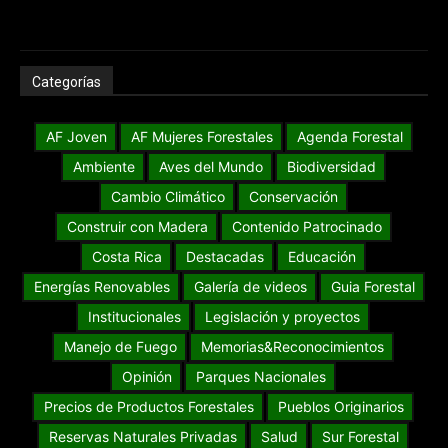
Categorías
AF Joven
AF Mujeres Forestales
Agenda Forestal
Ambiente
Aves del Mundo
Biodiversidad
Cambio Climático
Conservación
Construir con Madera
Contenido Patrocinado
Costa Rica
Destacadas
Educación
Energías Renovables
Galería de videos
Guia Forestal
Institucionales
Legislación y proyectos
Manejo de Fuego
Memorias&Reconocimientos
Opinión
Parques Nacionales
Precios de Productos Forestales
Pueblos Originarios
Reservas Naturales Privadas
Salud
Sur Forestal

* * *

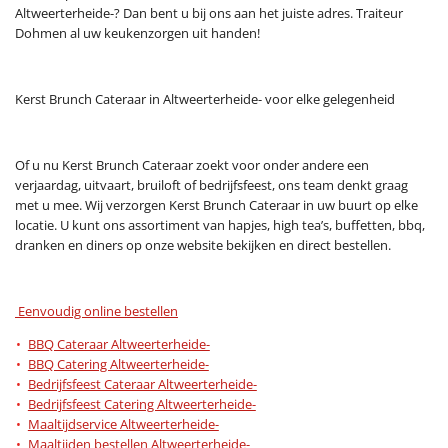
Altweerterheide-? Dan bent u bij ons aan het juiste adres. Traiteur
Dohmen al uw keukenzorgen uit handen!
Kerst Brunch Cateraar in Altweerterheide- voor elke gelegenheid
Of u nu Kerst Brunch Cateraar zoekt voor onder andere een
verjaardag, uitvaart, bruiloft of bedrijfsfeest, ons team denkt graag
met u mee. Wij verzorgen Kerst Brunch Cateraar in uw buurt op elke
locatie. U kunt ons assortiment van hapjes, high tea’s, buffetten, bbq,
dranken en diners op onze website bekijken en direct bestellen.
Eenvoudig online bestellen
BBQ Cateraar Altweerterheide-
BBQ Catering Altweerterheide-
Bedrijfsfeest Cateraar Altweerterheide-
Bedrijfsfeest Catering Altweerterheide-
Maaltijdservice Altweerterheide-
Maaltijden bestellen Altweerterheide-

**TASK DESCRIPTION**
Please copy the lines above from the line with "Institucionales" up to and including the line with "Sur Forestal", exactly as written and with nothing else.

**RESPONSE**
Institucionales
Legislación y proyectos
Manejo de Fuego
Memorias&Reconocimientos
Opinión
Parques Nacionales
Precios de Productos Forestales
Pueblos Originarios
Reservas Naturales Privadas
Salud
Sur Forestal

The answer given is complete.